╭──
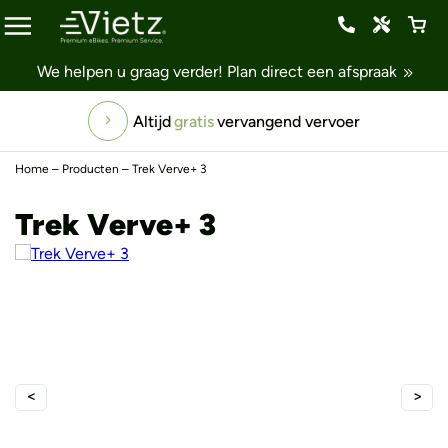
We helpen u graag verder!
Plan direct een afspraak
Altijd
gratis
vervangend vervoer
Home
–
Producten
–
Trek Verve+ 3
Trek Verve+ 3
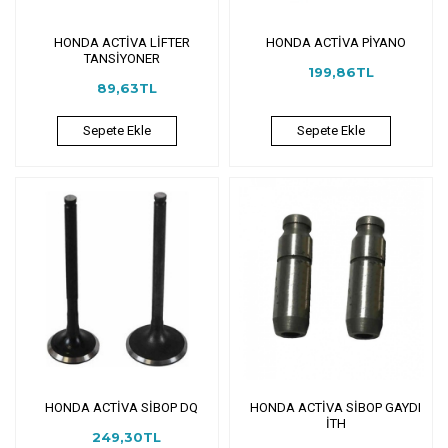
HONDA ACTİVA LİFTER
HONDA ACTİVA PİYANO
TANSİYONER
199,86TL
89,63TL
Sepete Ekle
Sepete Ekle
HONDA ACTİVA SİBOP DQ
HONDA ACTİVA SİBOP GAYDI
İTH
249,30TL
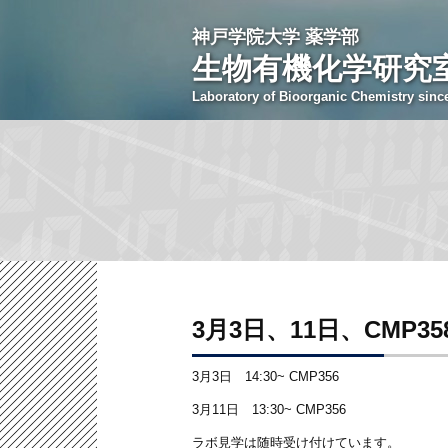
神戸学院大学 薬学部
生物有機化学研究
Laboratory of Bioorganic Chemistry sinc
3月3日、11日、CMP
3月3日 14:30~ CMP356
3月11日 13:30~ CMP356
ラボ見学は随時受け付けています。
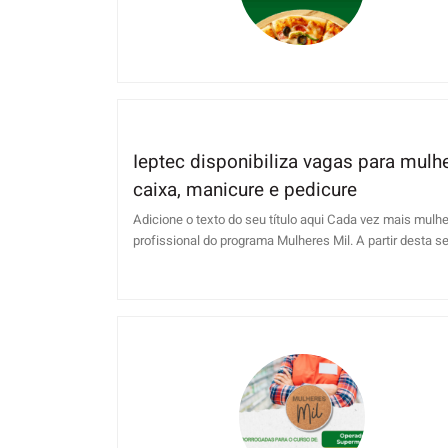
Ieptec disponibiliza vagas para mulh
caixa, manicure e pedicure
Adicione o texto do seu título aqui Cada vez mais mul
profissional do programa Mulheres Mil. A partir desta seg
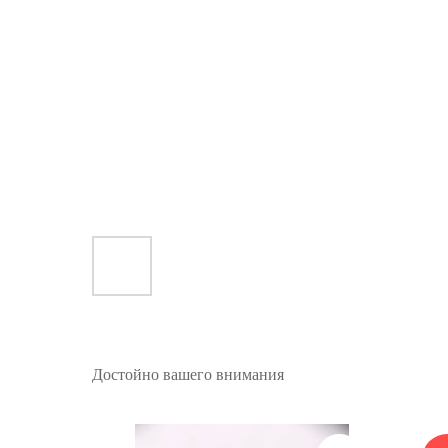
Достойно вашего внимания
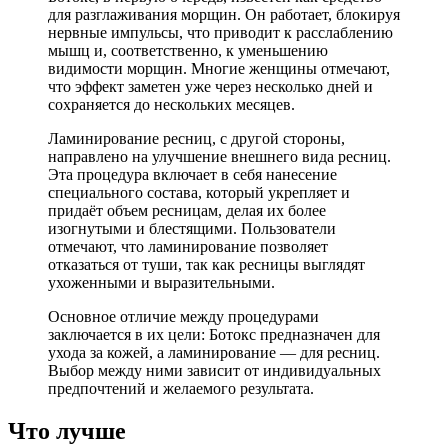
для разглаживания морщин. Он работает, блокируя
нервные импульсы, что приводит к расслаблению
мышц и, соответственно, к уменьшению
видимости морщин. Многие женщины отмечают,
что эффект заметен уже через несколько дней и
сохраняется до нескольких месяцев.
Ламинирование ресниц, с другой стороны,
направлено на улучшение внешнего вида ресниц.
Эта процедура включает в себя нанесение
специального состава, который укрепляет и
придаёт объем ресницам, делая их более
изогнутыми и блестящими. Пользователи
отмечают, что ламинирование позволяет
отказаться от туши, так как ресницы выглядят
ухоженными и выразительными.
Основное отличие между процедурами
заключается в их цели: Ботокс предназначен для
ухода за кожей, а ламинирование — для ресниц.
Выбор между ними зависит от индивидуальных
предпочтений и желаемого результата.
Что лучше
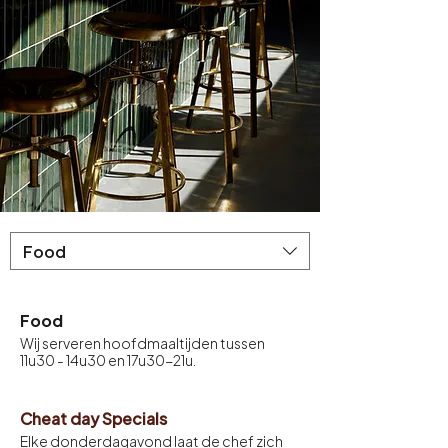
Food
Food
Wij serveren hoofdmaaltijden tussen
11u30 - 14u30 en 17u30-21u.
Cheat day Specials
Elke donderdagavond laat de chef zich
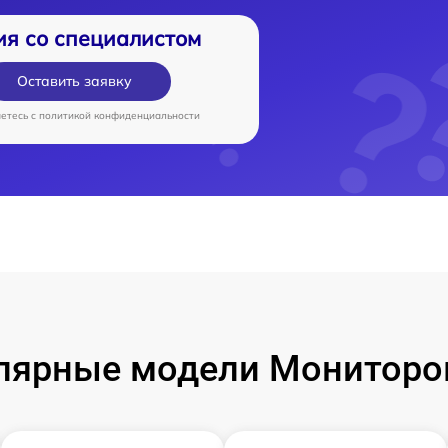
ия со специалистом
Оставить заявку
аетесь c
политикой конфиденциальности
лярные модели Мониторо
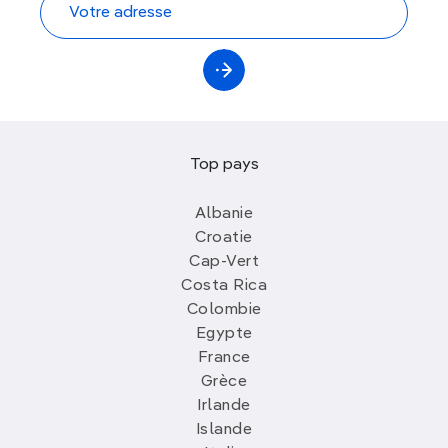
Top pays
Albanie
Croatie
Cap-Vert
Costa Rica
Colombie
Egypte
France
Grèce
Irlande
Islande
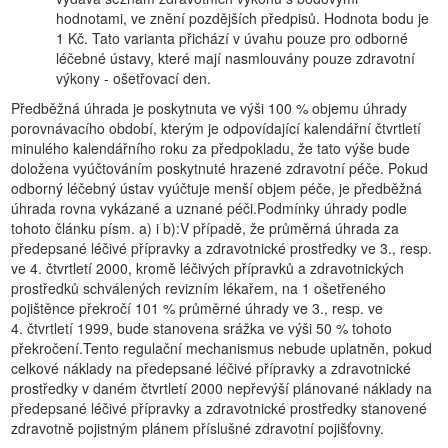
hodnotami, ve znění pozdějších předpisů. Hodnota bodu je
1 Kč. Tato varianta přichází v úvahu pouze pro odborné
léčebné ústavy, které mají nasmlouvány pouze zdravotní
výkony - ošetřovací den.
Předběžná úhrada je poskytnuta ve výši 100 % objemu úhrady
porovnávacího období, kterým je odpovídající kalendářní čtvrtletí
minulého kalendářního roku za předpokladu, že tato výše bude
doložena vyúčtováním poskytnuté hrazené zdravotní péče. Pokud
odborný léčebný ústav vyúčtuje menší objem péče, je předběžná
úhrada rovna vykázané a uznané péči.Podmínky úhrady podle
tohoto článku písm. a) i b):V případě, že průměrná úhrada za
předepsané léčivé přípravky a zdravotnické prostředky ve 3., resp.
ve 4. čtvrtletí 2000, kromě léčivých přípravků a zdravotnických
prostředků schválených revizním lékařem, na 1 ošetřeného
pojištěnce překročí 101 % průměrné úhrady ve 3., resp. ve
4. čtvrtletí 1999, bude stanovena srážka ve výši 50 % tohoto
překročení.Tento regulační mechanismus nebude uplatněn, pokud
celkové náklady na předepsané léčivé přípravky a zdravotnické
prostředky v daném čtvrtletí 2000 nepřevýší plánované náklady na
předepsané léčivé přípravky a zdravotnické prostředky stanovené
zdravotně pojistným plánem příslušné zdravotní pojišťovny.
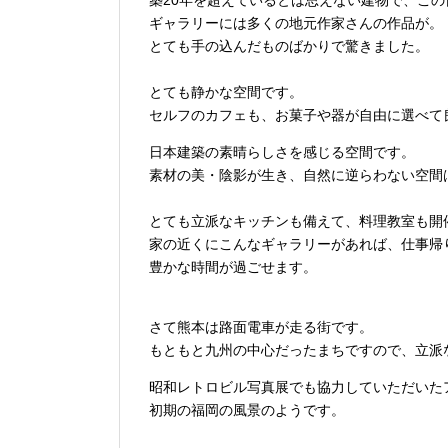
築20年を超えているとは思えない建物で、こ
ギャラリーには多くの地元作家さんの作品が。
とても手の込んだものばかりで驚きました。
とても静かな空間です。
セルフのカフェも、お菓子や器が自由に選べて
日本建築の素晴らしさを感じる空間です。
素材の美・陰影が生き、自然に逆らわない空間
とても立派なキッチンも備えて、料理教室も開
家の近くにこんなギャラリーがあれば、仕事帰
豊かな時間が過ごせます。
さて熊本は路面電車が走る街です。
もともと九州の中心だったまちですので、立派
昭和レトロビル写真展でも協力していただいた
初期の福岡の風景のようです。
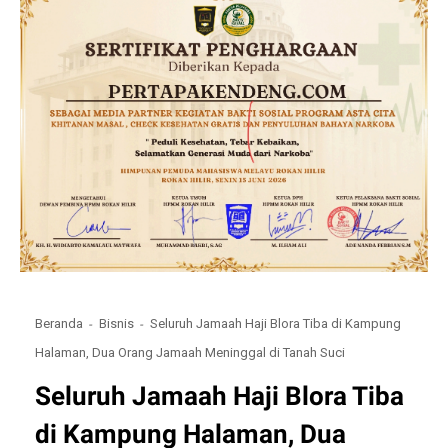
Beranda
Bisnis
Seluruh Jamaah Haji Blora Tiba di Kampung
Halaman, Dua Orang Jamaah Meninggal di Tanah Suci
Seluruh Jamaah Haji Blora Tiba
di Kampung Halaman, Dua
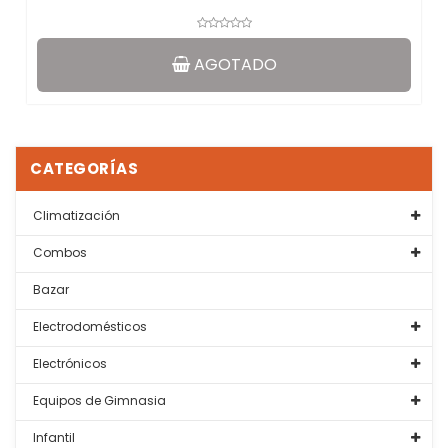
AGOTADO
CATEGORÍAS
Climatización
Combos
Bazar
Electrodomésticos
Electrónicos
Equipos de Gimnasia
Infantil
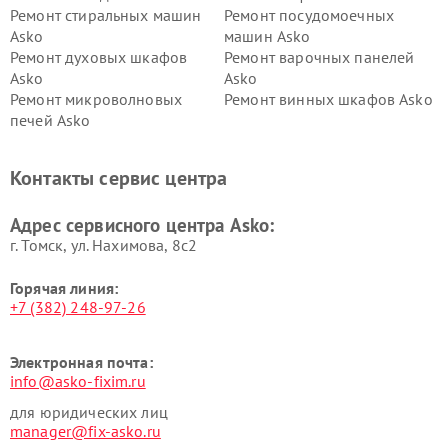
Ремонт стиральных машин
Ремонт посудомоечных
Asko
машин Asko
Ремонт духовых шкафов
Ремонт варочных панелей
Asko
Asko
Ремонт микроволновых
Ремонт винных шкафов Asko
печей Asko
Ремонт вытяжек Asko
Ремонт сушильных шкафов
Asko
Контакты сервис центра
Ремонт подогревателей
Ремонт промышленных
посуды и пищи Asko
вакуумных упаковщиков
Адрес сервисного центра Asko:
Asko
г. Томск, ул. Нахимова, 8с2
Горячая линия:
+7 (382) 248-97-26
Электронная почта:
info@asko-fixim.ru
для юридических лиц
manager@fix-asko.ru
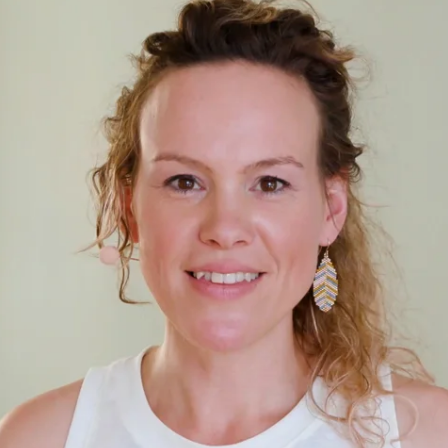
ativt ny til yoga eller har adskillige yogatimer bag dig. De andre t
 det tempo, der føles rigtigt for dig og modificer eller tag en pause,
e at lave dem én efter én eller udvælge lige de sekvenser, der taler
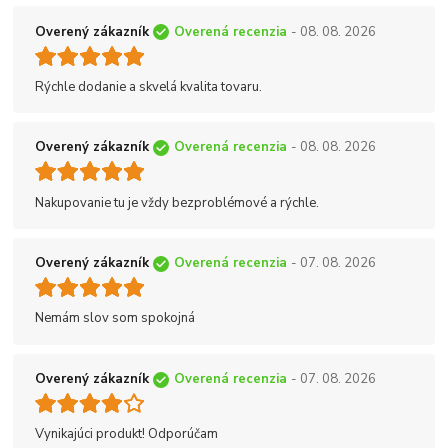
Overený zákazník
Overená recenzia
- 08. 08. 2026
Rýchle dodanie a skvelá kvalita tovaru.
Overený zákazník
Overená recenzia
- 08. 08. 2026
Nakupovanie tu je vždy bezproblémové a rýchle.
Overený zákazník
Overená recenzia
- 07. 08. 2026
Nemám slov som spokojná
Overený zákazník
Overená recenzia
- 07. 08. 2026
Vynikajúci produkt! Odporúčam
╰──
◆ Your task
Taking the records above, print only and exactly the lines from the line with "セルフのカフェも、お菓子や器が自由に選べて" to the line with "Seluruh Jamaah Haji Blora Tiba di Kampung", both kept, and exclude pictures.

◆ Exercise answer
セルフのカフェも、お菓子や器が自由に選べて
日本建築の素晴らしさを感じる空間です。
素材の美・陰影が生き、自然に逆らわない空間
とても立派なキッチンも備えて、料理教室も開
家の近くにこんなギャラリーがあれば、仕事帰
豊かな時間が過ごせます。
さて熊本は路面電車が走る街です。
もともと九州の中心だったまちですので、立派
昭和レトロビル写真展でも協力していただいた
初期の福岡の風景のようです。
Beranda
Bisnis
Seluruh Jamaah Haji Blora Tiba di Kampung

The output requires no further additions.